My interests include the philosophy of artificial intelligence, social philosophy, the philosophy of language, the philosophy of religion, ethics, the philosophy of mind and cognitive science, formal epistemology, and decision theory.

About My Research

In the philosophy of artificial intelligence, I am interested both in issues related to the safety of emerging technologies — for example, approaches to mitigating catastrophic risks associated with advances in machine learning — and in issues of technological fairness, transparency, and governance. I am also interested in questions about consciousness and wellbeing in artificial systems.

In social philosophy, I am interested in the metaphysics of gender and the semantics of gendered language, in particular gendered pronouns and words like 'woman', 'man', 'female', and 'male'. I am also interested in exploring the implications of accounts of gaslighting which are purely epistemic in the sense that they do not tie gaslighting constitutively to the intentions of the gaslighter. Such accounts raise the possibility that gaslighting might occur in unexpected domains, for example in certain academic discussions in applied ethics.

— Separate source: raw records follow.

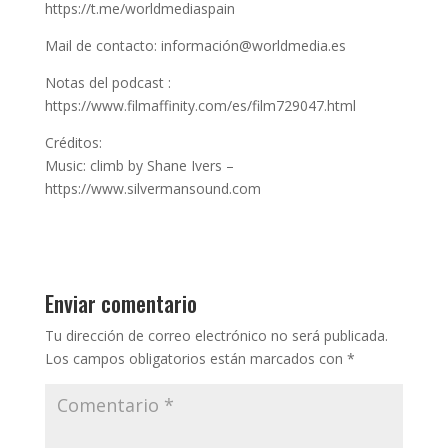
https://t.me/worldmediaspain
Mail de contacto: información@worldmedia.es
Notas del podcast :
https://www.filmaffinity.com/es/film729047.html
Créditos:
Music: climb by Shane Ivers –
https://www.silvermansound.com
Enviar comentario
Tu dirección de correo electrónico no será publicada.
Los campos obligatorios están marcados con
*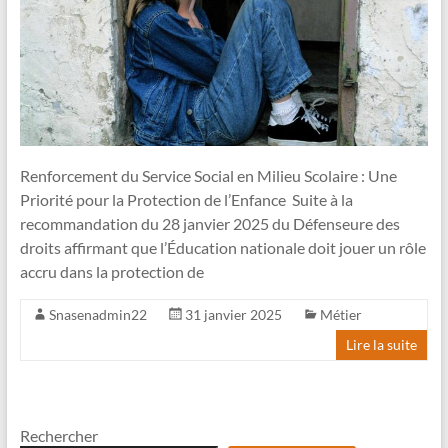
Renforcement du Service Social en Milieu Scolaire : Une
Priorité pour la Protection de l’Enfance Suite à la
recommandation du 28 janvier 2025 du Défenseure des
droits affirmant que l’Éducation nationale doit jouer un rôle
accru dans la protection de
Snasenadmin22
31 janvier 2025
Métier
Lire la suite
Rechercher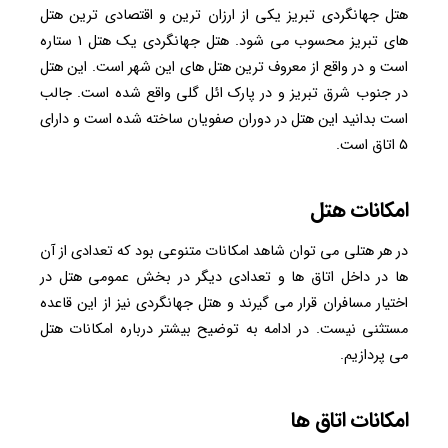
هتل جهانگردی تبریز یکی از ارزان ترین و اقتصادی ترین هتل
های تبریز محسوب می شود. هتل جهانگردی یک هتل ۱ ستاره
است و در واقع از معروف ترین هتل های این شهر است. این هتل
در جنوب شرق تبریز و در پارک ائل گلی واقع شده است. جالب
است بدانید این هتل در دوران صفویان ساخته شده است و دارای
۵ اتاق است.
امکانات هتل
در هر هتلی می توان شاهد امکانات متنوعی بود که تعدادی از آن
ها در داخل اتاق ها و تعدادی دیگر در بخش عمومی هتل در
اختیار مسافران قرار می گیرند و هتل جهانگردی نیز از این قاعده
مستثنی نیست. در ادامه به توضیح بیشتر درباره امکانات هتل
می پردازیم.
امکانات اتاق ها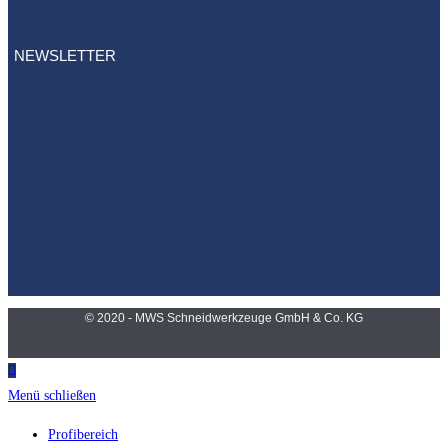
NEWSLETTER
© 2020 - MWS Schneidwerkzeuge GmbH & Co. KG
Menü schließen
Profibereich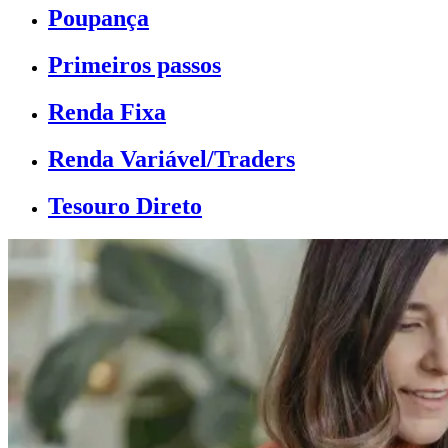
Poupança
Primeiros passos
Renda Fixa
Renda Variável/Traders
Tesouro Direto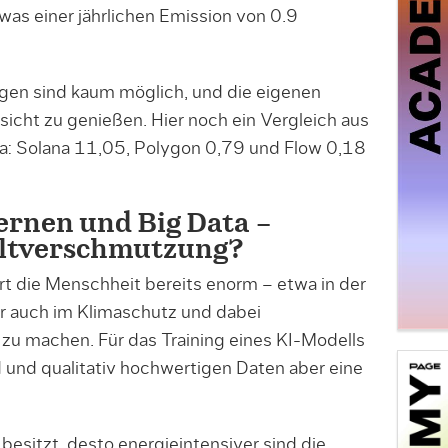
as einer jährlichen Emission von 0.9
en sind kaum möglich, und die eigenen
icht zu genießen. Hier noch ein Vergleich aus
da: Solana 11,05, Polygon 0,79 und Flow 0,18
ernen und Big Data –
eltverschmutzung?
t die Menschheit bereits enorm – etwa in der
r auch im Klimaschutz und dabei
 zu machen. Für das Training eines KI-Modells
 und qualitativ hochwertigen Daten aber eine
esitzt, desto energieintensiver sind die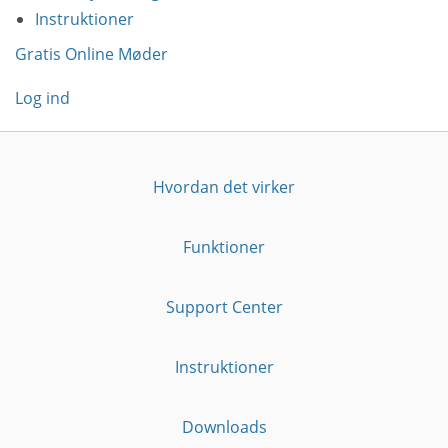
Instruktioner
Gratis Online Møder
Log ind
Hvordan det virker
Funktioner
Support Center
Instruktioner
Downloads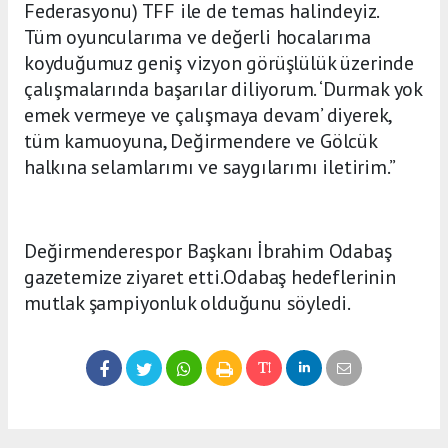
Federasyonu) TFF ile de temas halindeyiz.
Tüm oyuncularıma ve değerli hocalarıma
koyduğumuz geniş vizyon görüşlülük üzerinde
çalışmalarında başarılar diliyorum. ‘Durmak yok
emek vermeye ve çalışmaya devam’ diyerek,
tüm kamuoyuna, Değirmendere ve Gölcük
halkına selamlarımı ve saygılarımı iletirim.”
Değirmenderespor Başkanı İbrahim Odabaş
gazetemize ziyaret etti.Odabaş hedeflerinin
mutlak şampiyonluk olduğunu söyledi.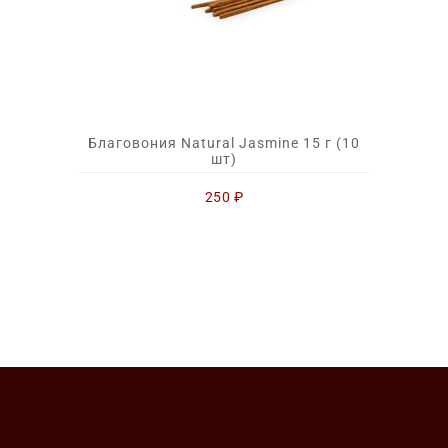
Благовония Natural Jasmine 15 г (10
шт)
250
₽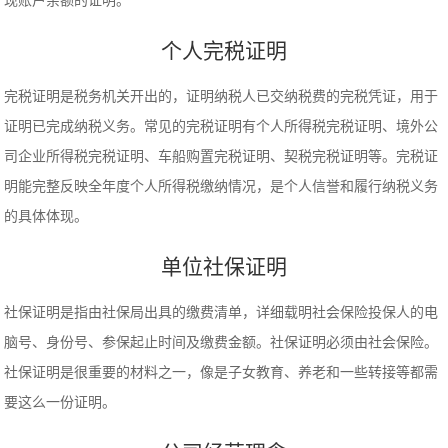
现账户余额的证明。
个人完税证明
完税证明是税务机关开出的，证明纳税人已交纳税费的完税凭证，用于
证明已完成纳税义务。常见的完税证明有个人所得税完税证明、境外公
司企业所得税完税证明、车船购置完税证明、契税完税证明等。完税证
明能完整反映全年度个人所得税缴纳情况，是个人信誉和履行纳税义务
的具体体现。
单位社保证明
社保证明是指由社保局出具的缴费清单，详细载明社会保险投保人的电
脑号、身份号、参保起止时间及缴费金额。社保证明必须由社会保险。
社保证明是很重要的材料之一，像是子女教育、养老和一些转接等都需
要这么一份证明。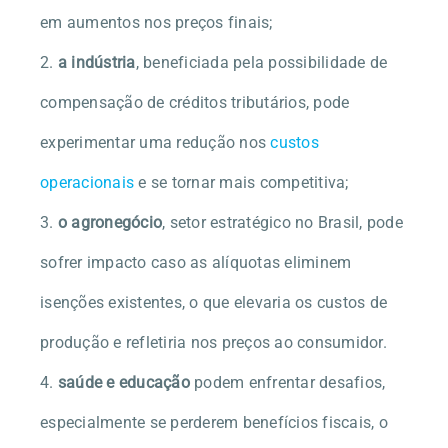
em aumentos nos preços finais;
a indústria
, beneficiada pela possibilidade de
compensação de créditos tributários, pode
experimentar uma redução nos
custos
operacionais
e se tornar mais competitiva;
o agronegócio
, setor estratégico no Brasil, pode
sofrer impacto caso as alíquotas eliminem
isenções existentes, o que elevaria os custos de
produção e refletiria nos preços ao consumidor.
saúde e educação
podem enfrentar desafios,
especialmente se perderem benefícios fiscais, o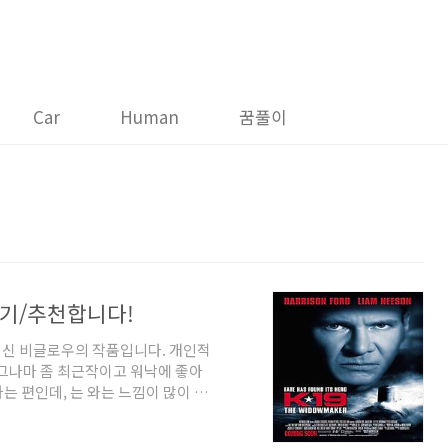
Car
Human
꿈풀이
후기/추천합니다!
러신 비글로우의 작품입니다. 개인적
 그나마 좀 최근작이고 워낙에 좋아
 편인데, 는 와는 느낌이 많이 달
 강하게 가지고 있지만 조금 더 대중
전히 미시적으로 파고들어갔던 와는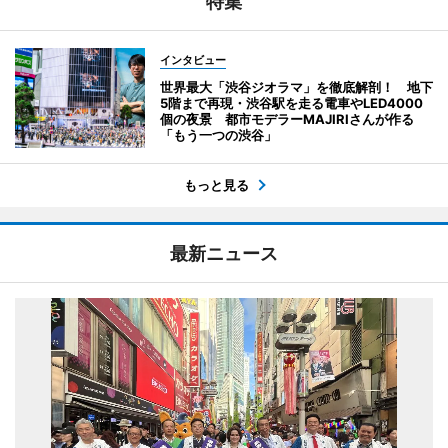
特集
インタビュー
世界最大「渋谷ジオラマ」を徹底解剖！ 地下
5階まで再現・渋谷駅を走る電車やLED4000
個の夜景 都市モデラーMAJIRIさんが作る
「もう一つの渋谷」
もっと見る
最新ニュース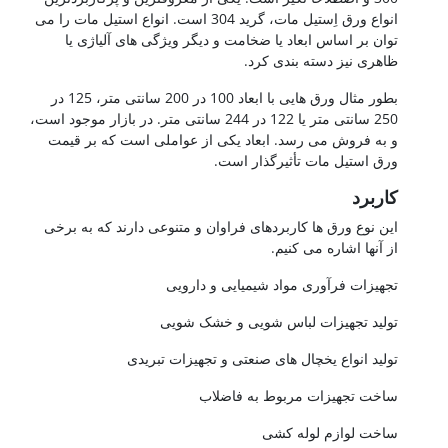
انواع ورق اِستیل مات، گرید 304 است. انواع استیل مات را می
توان بر اساس ابعاد یا ضخامت و دیگر ویژگی های آلیاژی یا
ظاهری نیز دسته بندی کرد.
بطور مثال ورق هایی با ابعاد 100 در 200 سانتی متر، 125 در
250 سانتی متر یا 122 در 244 سانتی متر. در بازار موجود است،
و به فروش می رسد. ابعاد یکی از عواملی است که بر قیمت
ورق استیل مات تأثیرگذار است.
کاربرد
این نوع ورق ها کاربردهای فراوان و متنوعی دارند که به برخی
از آنها اشاره می کنیم.
تجهیزات فرآوری مواد شیمیایی و دارویی
تولید تجهیزات لباس شویی و خشک شویی
تولید انواع یخچال های صنعتی و تجهیزات تبریدی
ساخت تجهیزات مربوط به فاضلاب
ساخت لوازم لوله کشی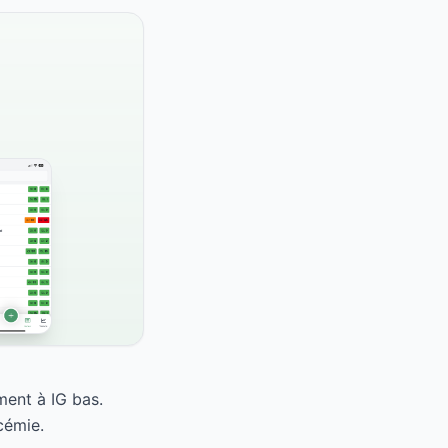
ment à IG bas.
cémie.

In the philosophy of language, my research focuses on semantics, pragmatics, and speech act theory. One of my projects in this area concerns the speech act of assertion, and in particular its dual role as a means of communicating information and a device for undertaking conversational commitments. Another project seeks to understand the semantics of mixed quotation and related constructions and evaluate the extent to which quotation occurs covertly in natural language. A third project focuses on the semantics of slurs and other evaluative expressions. In connection with this third project, I like to think about things like expressivism, illocutionary force, and semantic multidimensionality.